Made some adjust for the code in peft and gptq for llama, and make it possible for lora finetuning with a 4 bits base model. The same adjustment can be made for 2, 3 and 8 bits.
git clone https://github.com/andybarry/alpaca_lora_4bit_docker.git
DOCCKER_BUILDKIT=1 docker build -t alpaca_lora_4bit . # build step can take 12 min
docker run --gpus=all -p 7860:7860 alpaca_lora_4bit
Point your browser to http://localhost:7860
It's fast on a 3070 Ti mobile. Uses 5-6 GB of GPU RAM.
- Install Manual by s4rduk4r: https://github.com/s4rduk4r/alpaca_lora_4bit_readme/blob/main/README.md (NOTE: don't use the install script, use the requirements.txt instead.)
- Also Remember to create a venv if you do not want the packages be overwritten.
- Resolved numerically unstable issue
- Reconstruct fp16 matrix from 4bit data and call torch.matmul largely increased the inference speed.
- Added install script for windows and linux.
- Added Gradient Checkpointing.
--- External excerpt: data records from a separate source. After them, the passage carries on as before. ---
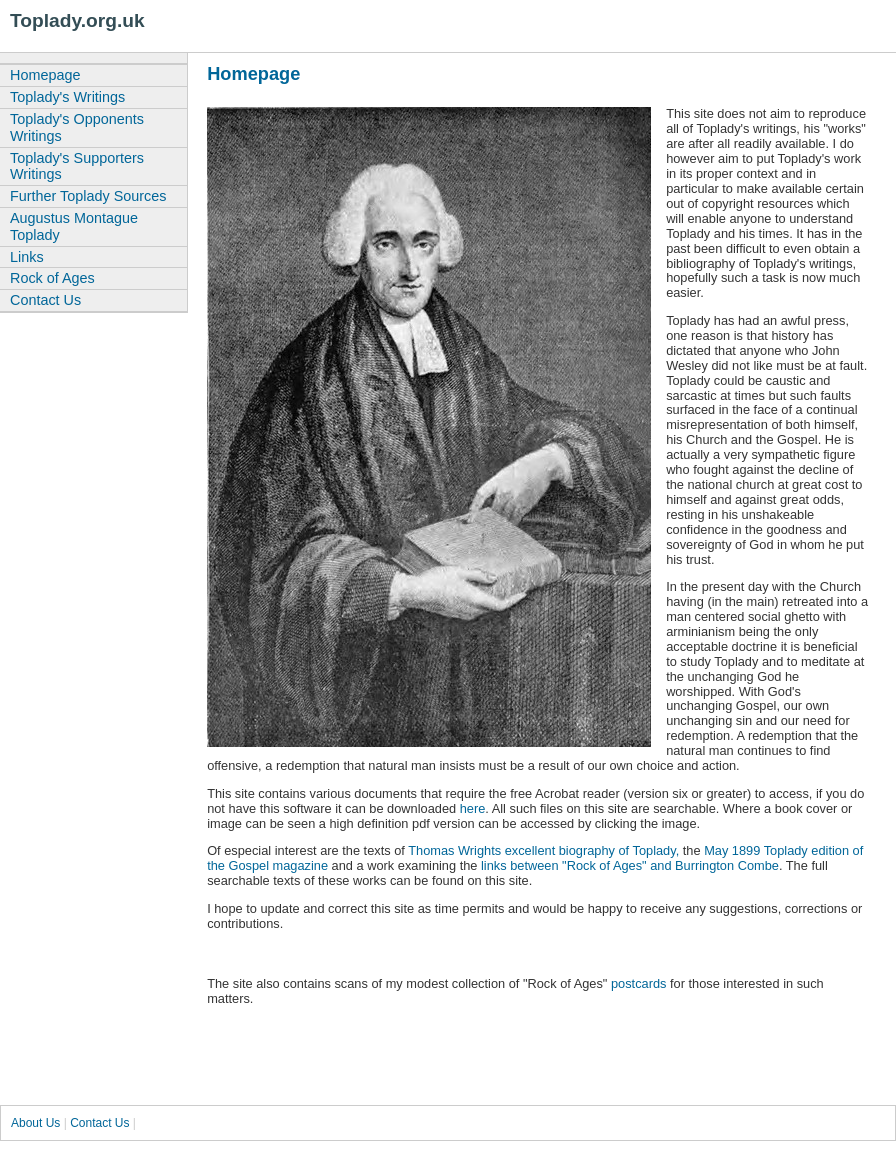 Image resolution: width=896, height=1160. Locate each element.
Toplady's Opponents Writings (77, 127)
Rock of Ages (52, 278)
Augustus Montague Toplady (74, 226)
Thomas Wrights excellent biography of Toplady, (543, 850)
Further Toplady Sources (88, 196)
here (473, 808)
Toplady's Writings (67, 97)
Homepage (45, 75)
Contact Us (45, 300)
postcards (638, 983)
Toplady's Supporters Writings (77, 166)
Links (27, 257)
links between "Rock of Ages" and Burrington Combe (627, 865)
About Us (35, 1123) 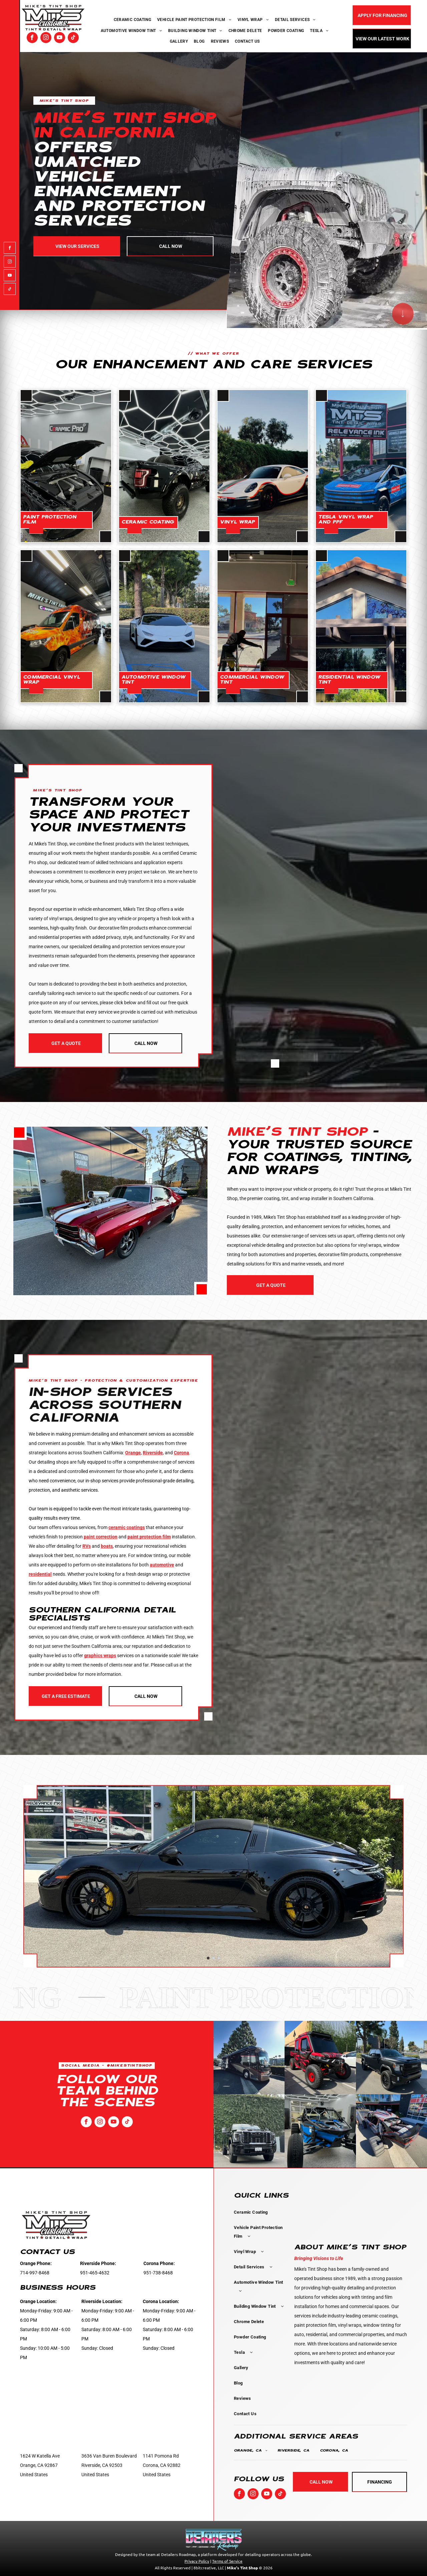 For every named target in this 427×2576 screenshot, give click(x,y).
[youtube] (59, 38)
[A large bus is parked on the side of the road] (249, 2057)
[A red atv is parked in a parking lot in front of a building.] (320, 2057)
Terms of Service (227, 2561)
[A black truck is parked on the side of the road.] (391, 2057)
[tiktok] (73, 38)
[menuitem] (133, 19)
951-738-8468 (158, 2272)
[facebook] (32, 38)
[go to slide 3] (219, 1958)
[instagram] (45, 38)
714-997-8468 (34, 2272)
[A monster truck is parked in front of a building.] (391, 2131)
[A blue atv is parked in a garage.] (320, 2131)
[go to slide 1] (208, 1958)
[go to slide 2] (213, 1958)
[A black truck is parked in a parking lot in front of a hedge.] (249, 2131)
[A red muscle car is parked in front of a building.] (110, 1211)
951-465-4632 (94, 2272)
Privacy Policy (196, 2561) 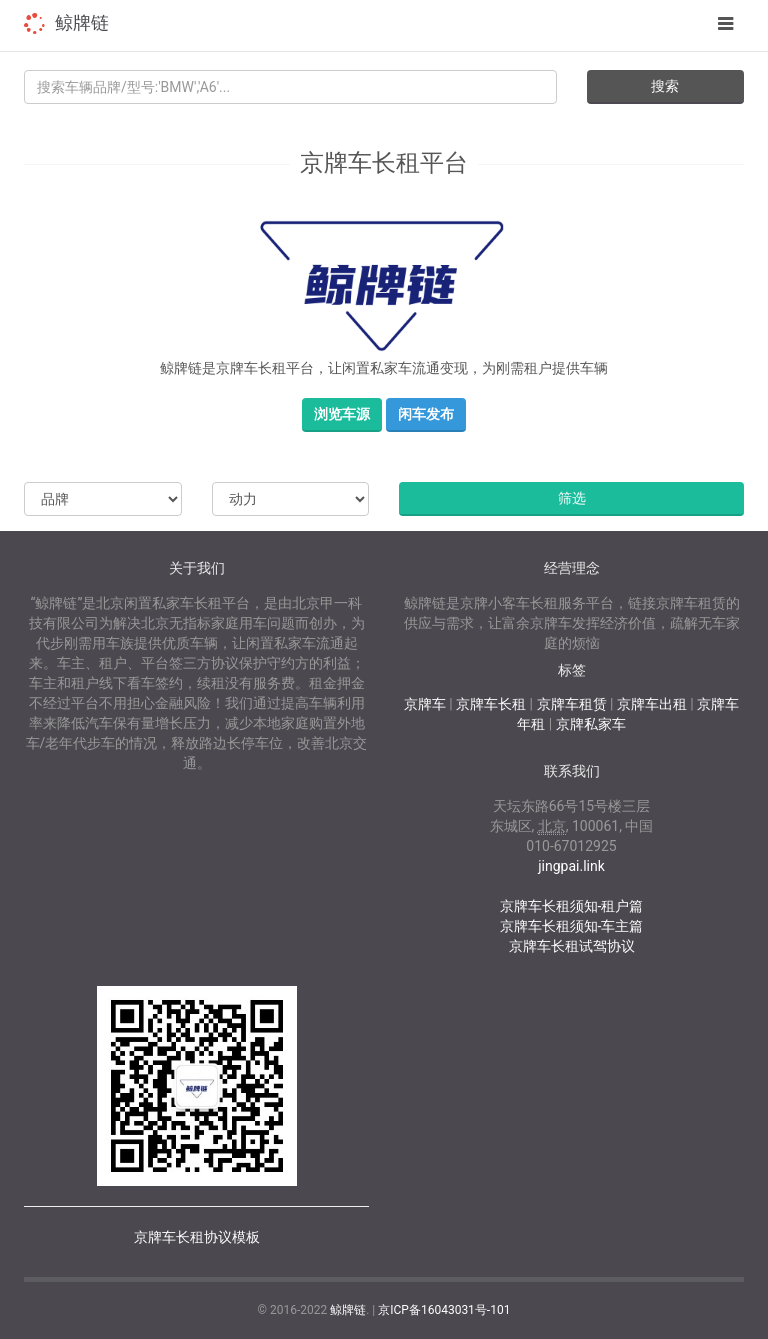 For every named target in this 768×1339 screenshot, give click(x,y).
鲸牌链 (82, 22)
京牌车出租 (652, 704)
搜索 (665, 86)
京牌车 (425, 704)
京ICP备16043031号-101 (444, 1310)
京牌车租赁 (572, 704)
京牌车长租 (491, 704)
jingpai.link (571, 866)
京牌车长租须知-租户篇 (572, 906)
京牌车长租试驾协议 (572, 946)
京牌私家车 (591, 724)
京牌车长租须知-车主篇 (572, 926)
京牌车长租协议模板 (197, 1237) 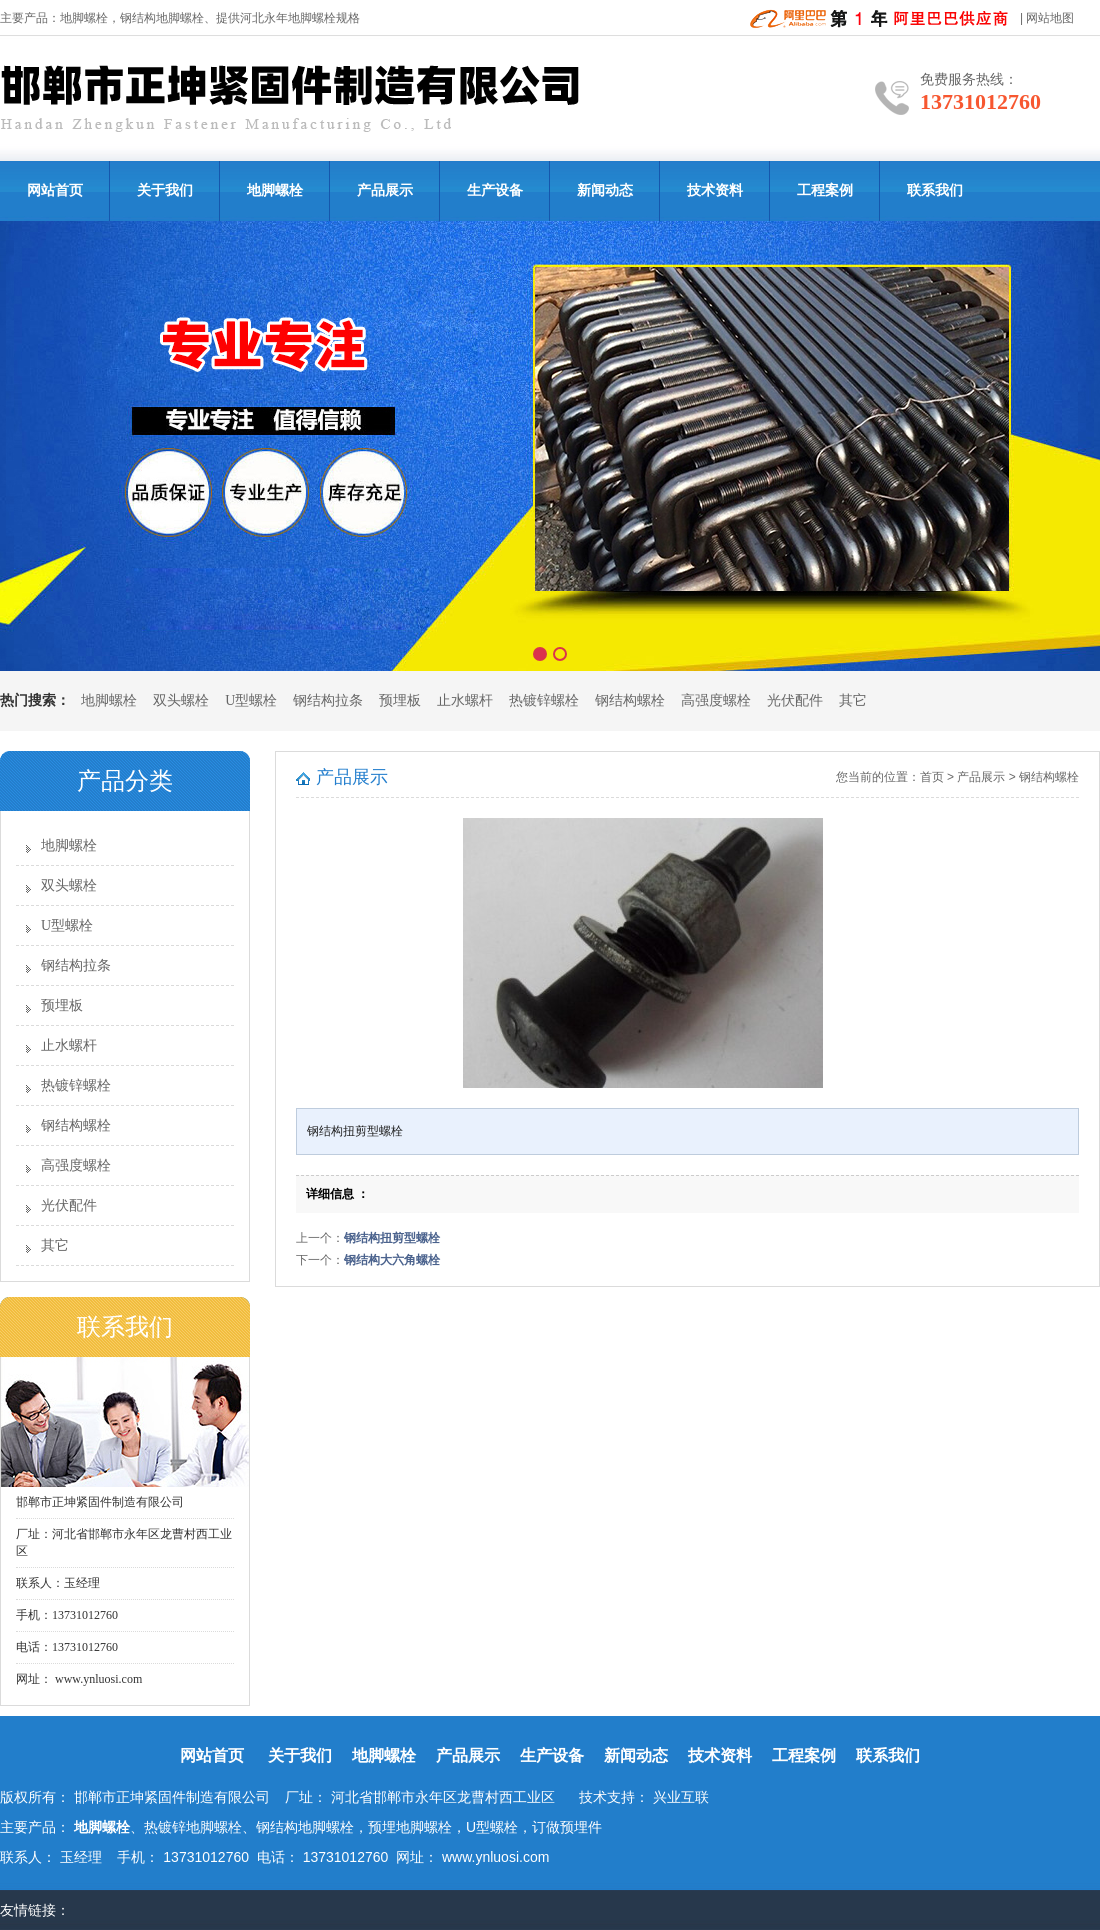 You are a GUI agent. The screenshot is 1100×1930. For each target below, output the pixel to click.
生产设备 (495, 190)
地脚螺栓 (84, 18)
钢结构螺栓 (630, 700)
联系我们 (935, 190)
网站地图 (1050, 18)
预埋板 (400, 700)
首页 (932, 777)
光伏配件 (795, 700)
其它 (853, 700)
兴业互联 (681, 1797)
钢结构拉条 (328, 700)
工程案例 (825, 190)
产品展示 (385, 190)
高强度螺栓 (716, 700)
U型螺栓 (251, 700)
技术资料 (715, 190)
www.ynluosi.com (97, 1679)
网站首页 (55, 190)
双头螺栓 (181, 700)
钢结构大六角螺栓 (392, 1260)
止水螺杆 (465, 700)
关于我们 (165, 190)
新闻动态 (605, 190)
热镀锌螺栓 (544, 700)
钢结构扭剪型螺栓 (392, 1238) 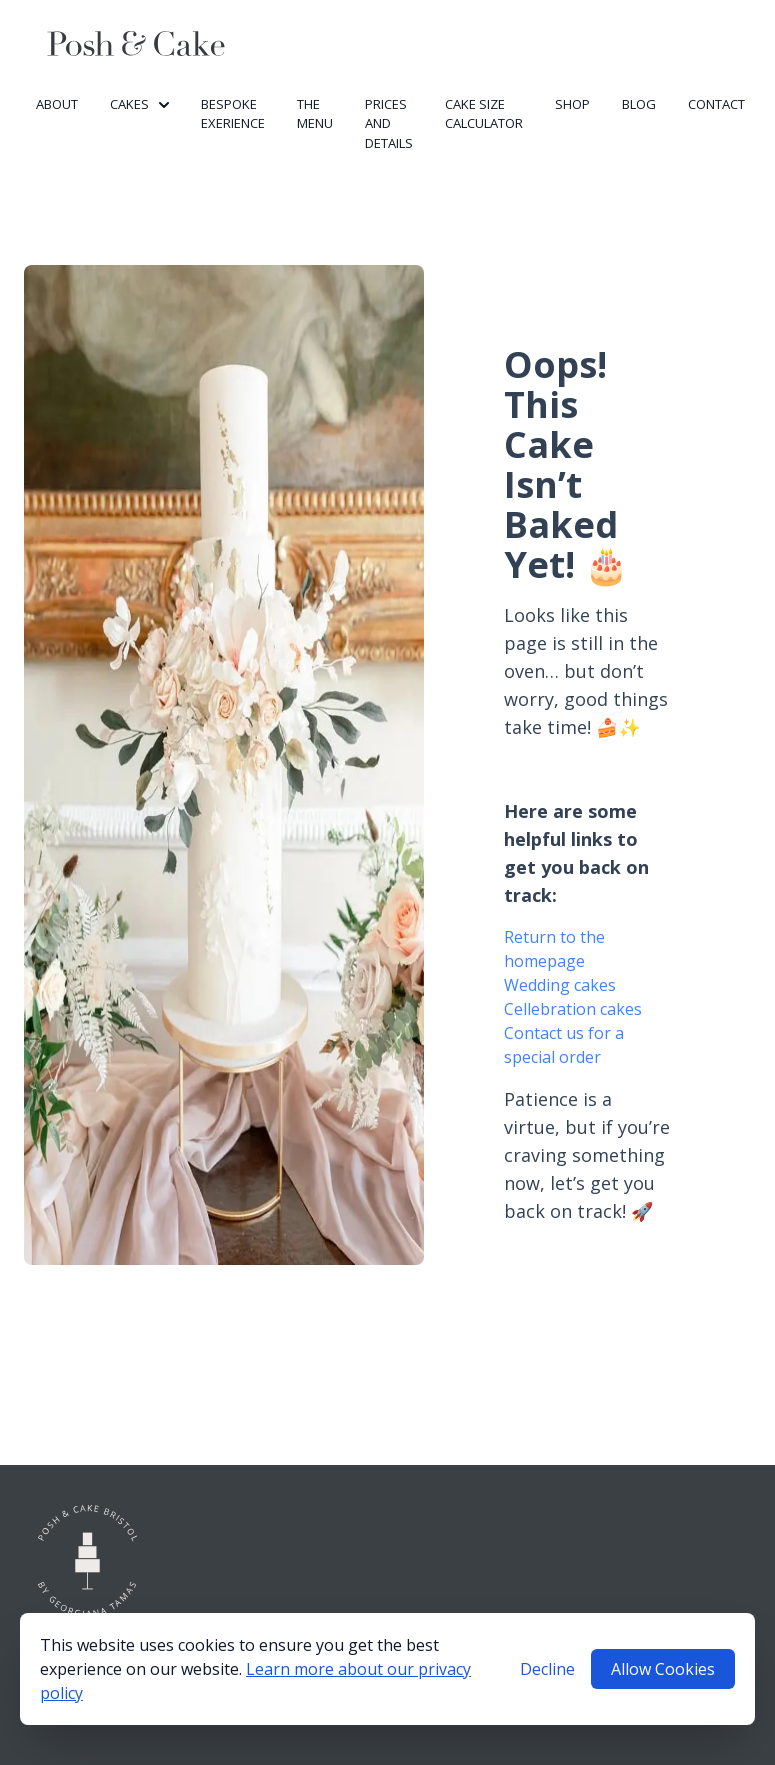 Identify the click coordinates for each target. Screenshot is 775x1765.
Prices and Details (389, 123)
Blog (639, 104)
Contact (716, 104)
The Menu (315, 114)
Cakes (139, 104)
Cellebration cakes (573, 1009)
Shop (572, 104)
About (57, 104)
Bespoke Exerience (233, 114)
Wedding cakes (560, 985)
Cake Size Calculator (484, 114)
Now It can finetune 30b model 4bit on a single GPU with 24G VRAM with Gradient Checkpointing enabled. (finetune.py updated) (but would reduce training speed, so if having enough VRAM this option is not needed)
- Added install manual by s4rduk4r
- Added pip install support by sterlind, preparing to merge changes upstream
- Added V2 model support (with groupsize, both inference + finetune)
- Added some options on finetune: set default to use eos_token instead of padding, add resume_checkpoint to continue training
- Added offload support. load_llama_model_4bit_low_ram_and_offload_to_cpu function can be used.
- Added monkey patch for text generation webui for fixing initial eos token issue.
- Added Flash attention support. (Use --flash-attention)
- Added Triton backend to support model using groupsize and act-order. (Use --backend=triton)
gptq-for-llama
peft
The specific version is inside requirements.txt
copy files from GPTQ-for-LLaMa into GPTQ-for-LLaMa path and re-compile cuda extension
copy files from peft/tuners/lora.py to peft path, replace it
NOTE: Install scripts are no longer needed! requirements.txt now pulls from forks with the necessary patches.
pip install -r requirements.txt
The same finetune script from https://github.com/tloen/alpaca-lora can be used.
After installation, this script can be used: GPTQv1:
python finetune.py
or
GPTQ_VERSION=1 python finetune.py
GPTQv2:
GPTQ_VERSION=2 python finetune.py
After installation, this script can be used:
python inference.py
Clone the latest version of text generation webui and copy all the files into ./text-generation-webui/
git clone https://github.com/oobabooga/text-generation-webui.git
Open server.py and insert a line at the beginning
import custom_monkey_patch # apply monkey patch
import gc
import io
...
Use the command to run
python server.py
It seems that we can apply a monkey patch for llama model. To use it, simply download the file from MonkeyPatch. And also, flash-attention is needed, and currently do not support pytorch 2.0. Just add --flash-attention to use it for finetuning.